Jane Urquhart.  A Number of Things: Stories of Canada Told Through Fifty Objects . Patrick Crean Editions/Harper Collins. $32.99, 248 pp., ISBN: 9781443432061

Jane Urquhart. A Number of Things: Stories of Canada Told Through Fifty Objects. Patrick Crean Editions/Harper Collins. $32.99, 248 pp., ISBN: 9781443432061

A Review of Jane Urquhart's A Number of Things: Stories of Canada Told Through Fifty Objects

Review by Jessica Rose

Countless books and magazine articles tell us there is joy in ridding our lives of objects. The sorting and tossing of material goods is touted as therapeutic, a remedy for anxiety and guilt. For some, minimalism breeds creativity, but for novelist and poet Jane Urquhart, objects house inspiration. Her latest offering — A Number of Things: Stories of Canada Told Through Fifty Objects — is a celebration of unexpected artifacts and the unique narratives that tie them to the Canadian experience. 

Commissioned by Patrick Crean Editions, an imprint of HarperCollins, A Number of Things marks Canada’s 2017 sesquicentennial, bringing together objects of importance from each province and the North. Using a technique called scratchboard, draughtsman and illustrator Scott McKowen carefully and precisely recreates each object.  
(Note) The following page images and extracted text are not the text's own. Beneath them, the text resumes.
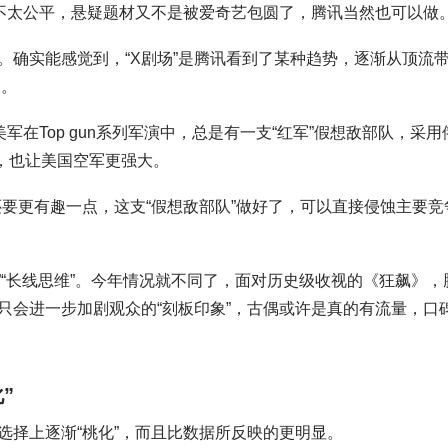
然不太公平，悬疑题材又不是被爱奇艺包圆了，腾讯当然也可以做
。确实能感觉到，“X剧场”是腾讯看到了某种趋势，逐渐从顶流
归。
军在Top gun系列军演中，总是有一支“红军”假想敌部队，采用
，也让美国空军更强大。
还要更有趣一点，这支“假想敌部队”做好了，可以直接侵蚀主要竞
”“长线思维”。今年情况就不同了，面对历史级收视的《狂飙》，
只会进一步加剧观众的“刻板印象”，古偶或许是真的有流量，口
”
选择上逐渐“桃化”，而且比数据所反映的更明显。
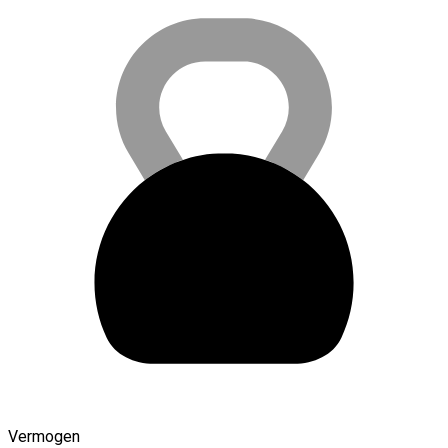
Vermogen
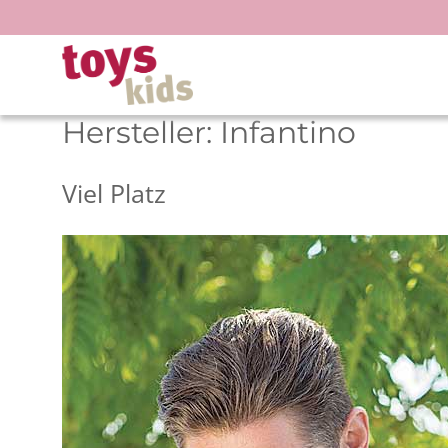
Zum
Inhalt
springen
Hersteller:
Infantino
Viel Platz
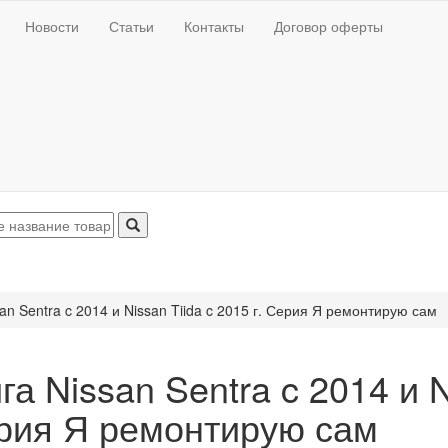
Новости
Статьи
Контакты
Договор оферты
san Sentra c 2014 и Nissan Tiida c 2015 г. Серия Я ремонтирую сам
га Nissan Sentra c 2014 и N
рия Я ремонтирую сам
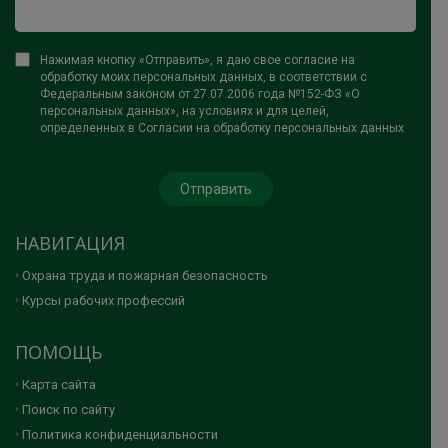
Нажимая кнопку «Отправить», я даю свое согласие на
обработку моих персональных данных, в соответствии с
Федеральным законом от 27.07.2006 года №152-ФЗ «О
персональных данных», на условиях и для целей,
определенных в Согласии на обработку персональных данных
НАВИГАЦИЯ
Охрана труда и пожарная безопасность
Курсы рабочих профессий
ПОМОЩЬ
Карта сайта
Поиск по сайту
Политика конфиденциальности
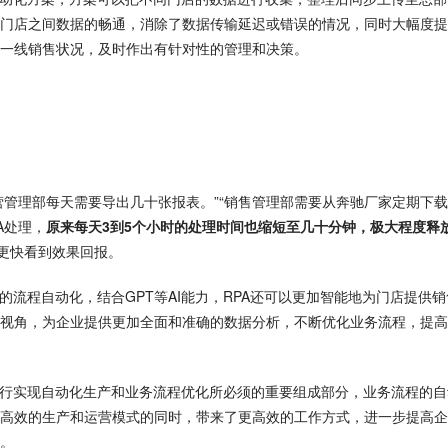
门店之间数据的畅通，消除了数据传输延迟或错误的情况，同时大幅度提
一线销售状况，及时作出有针对性的管理和决策。
营管理部每天需要导出几十张报表。”“销售管理部需要从奔驰厂家定期下
A处理，
原来每天3到5个小时的处理时间也缩短至几十分钟，极大程度释
，更快看到效果回报。
的流程自动化，结合GPT等AI能力，RPA还可以更加智能地为门店提供销
视角，为企业提供更加全面和准确的数据分析，不断优化业务流程，提高
龙行实现自动化生产和业务流程优化所必须的重要组成部分，业务流程的自
高效的生产和运营模式的同时，带来了更高效的工作方式，进一步提高企
。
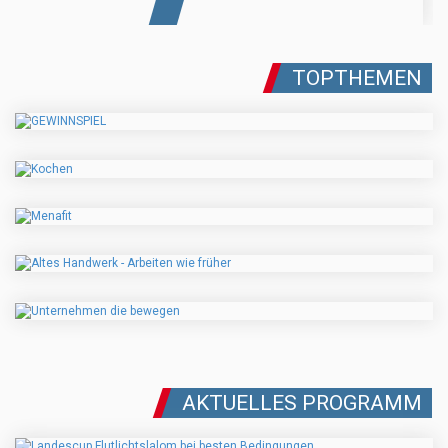
TOPTHEMEN
AKTUELLES PROGRAMM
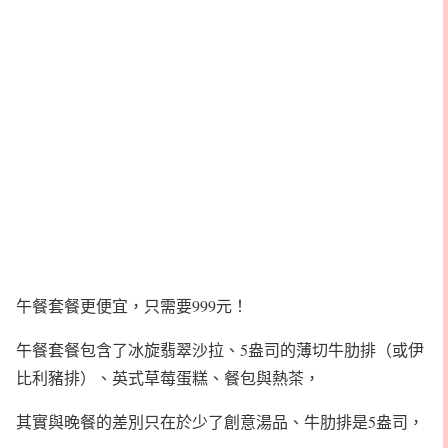
午餐套餐更便宜，只需要999元！
午餐套餐包含了冰旋翡翠沙拉、5盎司的薄切牛肋排（或伊
比利豬排）、英式草莓蛋糕、餐包與熱茶，
其實與晚餐的差別只在於少了創意湯品、牛肋排是5盎司，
The Canadian Oxford Dictionary defines an object as “a material thing that can be seen or touched.” The Merriam-Webster Dictionary expands on this definition, classifying an object as “a thing you can see and touch and that is not alive.” Urquhart’s definition is far more fluid, extending to include not only living creatures — horses, codfish and oysters — but also places, among them Danceland, a dancehall in Saskatchewan, and the ill-fated Seaview African United Baptist Church in the African Nova Scotian community of Africville. 

“Anyone who knows me can attest to the fact that objects have played a significant role in my life (particularly if you believe, as I do, that works of architecture can be classed in the object category),” writes Urqhuart in A Number of Things’ introduction. Her 50 objects include many that might be found in a museum, but also many that are conceptual. For example, the chapter “Skates” isn’t really about skates as an object at all; rather, it’s about the human experience of “having glided into another state of being, of having left the ordinary behind.”

Beautifully written, A Number of Things is infused with Urquhart’s own curiosity and excitement, as she shares the findings of a book she never expected to write. “I was asked, and I said yes, and after I said yes, I began to write about phenomena that interested and moved me,” she writes. While many of Urquhart’s objects are of importance to Canadian history — the rope used to hang Louis Riel and a microphone used by CBC to spread radio news across Canada are just two examples — many are deeply personal, tied to Urquhart’s own Irish-Canadian heritage and her Ontario upbringing. Objects possess a narrative, “if only concerning the routes they took to become a part of my life,” she writes. Another author, she notes, “would have undoubtedly picked an entirely different set of objects.”

A Number of Things holds great promise early on as Urquhart notes the following in her introduction: “It becomes impossible to think deeply about, for example, a beaver hat without investigating attitudes to animal life, colonization, ecology, the fur trade, capitalism, imperialism, the use and misuse of natural resources, and on and on.” However, the formidable task inherent in this observation proves impossible. At fewer than 250 pages, A Number of Things is too slim a volume to critically analyze each unique entry, leaving readers with stunning descriptions and anecdotes, but also unanswered questions: How might Canada be different without these objects? Why did Urquhart choose these particular objects and not others? 

While readers might not immediately know why each object was chosen, it is clear that Urquhart was very careful not to present a celebration of colonialism. A Number of Things is bookended by two artifacts that embody the excruciating legacies of European contact — leggings used to wrap a Beothuk child’s body at a time when there would have been too few Beothuk left to make a traditional box-and-skin body bag, and a burnt Haisla mask with a haunting statement from a Kitamaat woman: “My grandmother told me that when Christianity came her uncle went down to the beach and burned everything. He had heard that the Lord will not receive you if you still look to your treasures.” 

What makes A Number of Things unique is it brings with it a call to action, encouraging readers to ponder the importance of objects in their own lives and the captivating stories they hold. Inevitably stirring readers’ memories, A Number of Things is a rich collection that compels us to look at Canada in unexpected ways.